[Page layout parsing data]

────────────────────────────────────────

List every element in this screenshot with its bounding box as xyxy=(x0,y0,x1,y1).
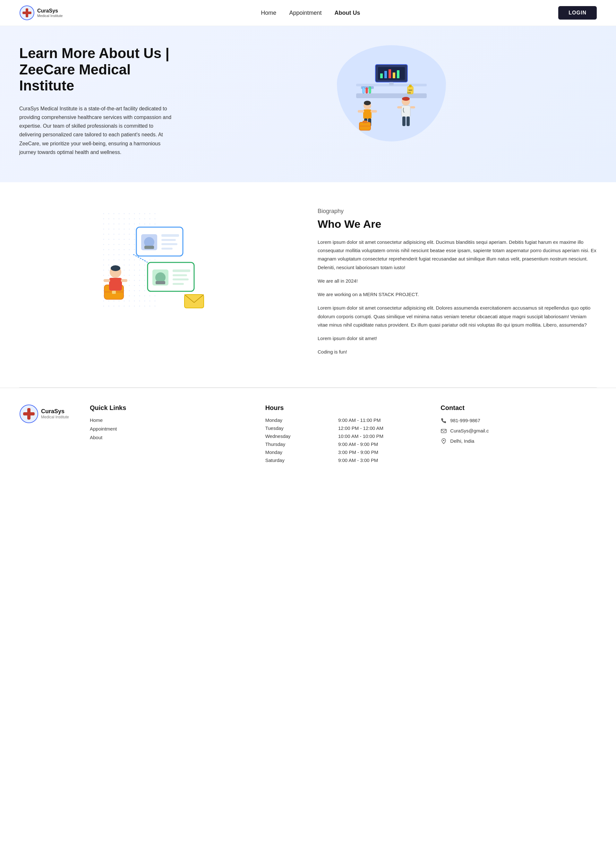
hours-time-0: 9:00 AM - 11:00 PM xyxy=(338,417,421,423)
svg-rect-11 xyxy=(397,70,399,78)
nav-appointment[interactable]: Appointment xyxy=(289,10,322,16)
svg-rect-63 xyxy=(172,279,189,281)
nav-about[interactable]: About Us xyxy=(334,10,360,16)
svg-rect-62 xyxy=(172,274,187,276)
svg-rect-33 xyxy=(403,116,406,126)
svg-rect-20 xyxy=(369,87,371,93)
quick-link-appointment[interactable]: Appointment xyxy=(90,426,246,432)
bio-para-4: Lorem ipsum dolor sit amet consectetur a… xyxy=(318,304,597,329)
contact-email: CuraSys@gmail.c xyxy=(450,428,489,433)
hero-image: VAC CINE xyxy=(186,45,597,142)
hours-day-1: Tuesday xyxy=(265,425,329,431)
login-button[interactable]: LOGIN xyxy=(558,6,597,20)
contact-email-item: CuraSys@gmail.c xyxy=(441,428,597,434)
svg-rect-52 xyxy=(144,246,154,249)
nav-links: Home Appointment About Us xyxy=(261,10,360,16)
bio-image xyxy=(19,208,298,311)
bio-para-2: We are all in 2024! xyxy=(318,277,597,285)
bio-title: Who We Are xyxy=(318,218,597,230)
svg-text:CINE: CINE xyxy=(407,92,411,94)
svg-rect-10 xyxy=(393,73,395,78)
hours-day-5: Saturday xyxy=(265,458,329,463)
footer-brand-tagline: Medical Institute xyxy=(41,415,69,419)
svg-rect-32 xyxy=(410,106,415,108)
svg-rect-7 xyxy=(380,73,383,78)
logo-tagline: Medical Institute xyxy=(37,14,63,18)
footer-logo: CuraSys Medical Institute xyxy=(19,404,70,424)
hero-description: CuraSys Medical Institute is a state-of-… xyxy=(19,104,173,157)
bio-para-5: Lorem ipsum dolor sit amet! xyxy=(318,334,597,343)
bio-para-1: Lorem ipsum dolor sit amet consectetur a… xyxy=(318,238,597,272)
svg-rect-47 xyxy=(104,279,110,282)
svg-rect-36 xyxy=(363,120,367,123)
quick-link-home[interactable]: Home xyxy=(90,417,246,423)
svg-rect-19 xyxy=(366,88,367,93)
svg-point-29 xyxy=(402,97,410,101)
hours-time-1: 12:00 PM - 12:00 AM xyxy=(338,425,421,431)
svg-rect-46 xyxy=(109,278,122,291)
contact-phone: 981-999-9867 xyxy=(450,418,480,423)
svg-rect-25 xyxy=(371,110,377,113)
footer-brand-name: CuraSys xyxy=(41,408,69,415)
svg-rect-60 xyxy=(156,281,165,284)
email-icon xyxy=(441,428,447,434)
bio-content: Biography Who We Are Lorem ipsum dolor s… xyxy=(318,208,597,361)
bio-label: Biography xyxy=(318,208,597,215)
bio-para-3: We are working on a MERN STACK PROJECT. xyxy=(318,290,597,299)
phone-icon xyxy=(441,417,447,424)
quick-links-heading: Quick Links xyxy=(90,404,246,412)
contact-phone-item: 981-999-9867 xyxy=(441,417,597,424)
quick-links-list: Home Appointment About xyxy=(90,417,246,440)
contact-address: Delhi, India xyxy=(450,438,474,444)
bio-para-6: Coding is fun! xyxy=(318,348,597,356)
navbar: CuraSys Medical Institute Home Appointme… xyxy=(0,0,616,26)
svg-rect-53 xyxy=(162,234,179,237)
logo-name: CuraSys xyxy=(37,8,63,14)
quick-link-about[interactable]: About xyxy=(90,435,246,440)
hours-time-2: 10:00 AM - 10:00 PM xyxy=(338,433,421,439)
svg-point-70 xyxy=(443,440,444,441)
svg-rect-55 xyxy=(162,243,177,245)
logo-icon xyxy=(19,5,35,21)
svg-rect-2 xyxy=(23,12,32,14)
hero-text: Learn More About Us | ZeeCare Medical In… xyxy=(19,45,173,157)
footer-quick-links: Quick Links Home Appointment About xyxy=(90,404,246,443)
hours-day-4: Monday xyxy=(265,450,329,455)
svg-rect-8 xyxy=(384,71,387,78)
hours-heading: Hours xyxy=(265,404,422,412)
svg-rect-3 xyxy=(356,93,427,98)
svg-text:VAC: VAC xyxy=(409,89,413,91)
svg-point-22 xyxy=(364,101,371,105)
svg-rect-23 xyxy=(363,110,372,119)
svg-rect-68 xyxy=(23,412,35,415)
hours-day-2: Wednesday xyxy=(265,433,329,439)
biography-section: Biography Who We Are Lorem ipsum dolor s… xyxy=(0,182,616,387)
svg-rect-31 xyxy=(397,106,402,108)
footer-hours: Hours Monday 9:00 AM - 11:00 PM Tuesday … xyxy=(265,404,422,463)
svg-rect-48 xyxy=(121,279,127,282)
svg-rect-14 xyxy=(409,85,412,87)
hours-time-4: 3:00 PM - 9:00 PM xyxy=(338,450,421,455)
bio-illustration xyxy=(98,208,220,311)
svg-point-45 xyxy=(111,265,120,271)
contact-address-item: Delhi, India xyxy=(441,438,597,444)
svg-rect-43 xyxy=(112,291,116,294)
hero-illustration: VAC CINE xyxy=(337,45,446,142)
svg-rect-34 xyxy=(407,116,410,126)
footer-contact: Contact 981-999-9867 CuraSys@gmail.c Del… xyxy=(441,404,597,448)
hours-time-5: 9:00 AM - 3:00 PM xyxy=(338,458,421,463)
logo[interactable]: CuraSys Medical Institute xyxy=(19,5,63,21)
svg-rect-24 xyxy=(358,110,364,113)
footer-logo-icon xyxy=(19,404,38,424)
svg-rect-9 xyxy=(389,69,391,78)
svg-rect-64 xyxy=(172,283,184,285)
svg-rect-61 xyxy=(172,270,190,272)
medical-illustration: VAC CINE xyxy=(343,52,439,135)
footer: CuraSys Medical Institute Quick Links Ho… xyxy=(0,387,616,473)
nav-home[interactable]: Home xyxy=(261,10,276,16)
svg-rect-54 xyxy=(162,239,176,241)
svg-rect-18 xyxy=(363,87,364,93)
hero-section: Learn More About Us | ZeeCare Medical In… xyxy=(0,26,616,182)
svg-rect-69 xyxy=(441,429,446,433)
hours-time-3: 9:00 AM - 9:00 PM xyxy=(338,441,421,447)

────────────────────────────────────────

## Problem to solve
Go through the data and gather every line that holds "ipsum".

## Answer to this exercise
bio-para-4: Lorem ipsum dolor sit amet consectetur a… xyxy=(318,304,597,329)
bio-para-5: Lorem ipsum dolor sit amet! xyxy=(318,334,597,343)
bio-para-1: Lorem ipsum dolor sit amet consectetur a… xyxy=(318,238,597,272)
bio-content: Biography Who We Are Lorem ipsum dolor s… xyxy=(318,208,597,361)
biography-section: Biography Who We Are Lorem ipsum dolor s… xyxy=(0,182,616,387)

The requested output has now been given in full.